> **Problem to solve**: Without including the images, transcribe each record precisely as it appears below.

----------------------------------------

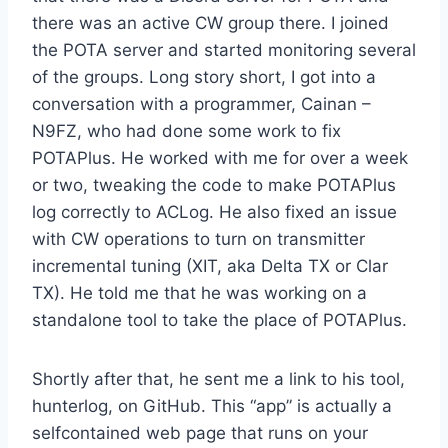
there was an active CW group there. I joined
the POTA server and started monitoring several
of the groups. Long story short, I got into a
conversation with a programmer, Cainan –
N9FZ, who had done some work to fix
POTAPlus. He worked with me for over a week
or two, tweaking the code to make POTAPlus
log correctly to ACLog. He also fixed an issue
with CW operations to turn on transmitter
incremental tuning (XIT, aka Delta TX or Clar
TX). He told me that he was working on a
standalone tool to take the place of POTAPlus.
Shortly after that, he sent me a link to his tool,
hunterlog, on GitHub. This “app” is actually a
selfcontained web page that runs on your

----------------------------------------

> **Task response**:
there was an active CW group there. I joined
the POTA server and started monitoring several
of the groups. Long story short, I got into a
conversation with a programmer, Cainan –
N9FZ, who had done some work to fix
POTAPlus. He worked with me for over a week
or two, tweaking the code to make POTAPlus
log correctly to ACLog. He also fixed an issue
with CW operations to turn on transmitter
incremental tuning (XIT, aka Delta TX or Clar
TX). He told me that he was working on a
standalone tool to take the place of POTAPlus.
Shortly after that, he sent me a link to his tool,
hunterlog, on GitHub. This “app” is actually a
selfcontained web page that runs on your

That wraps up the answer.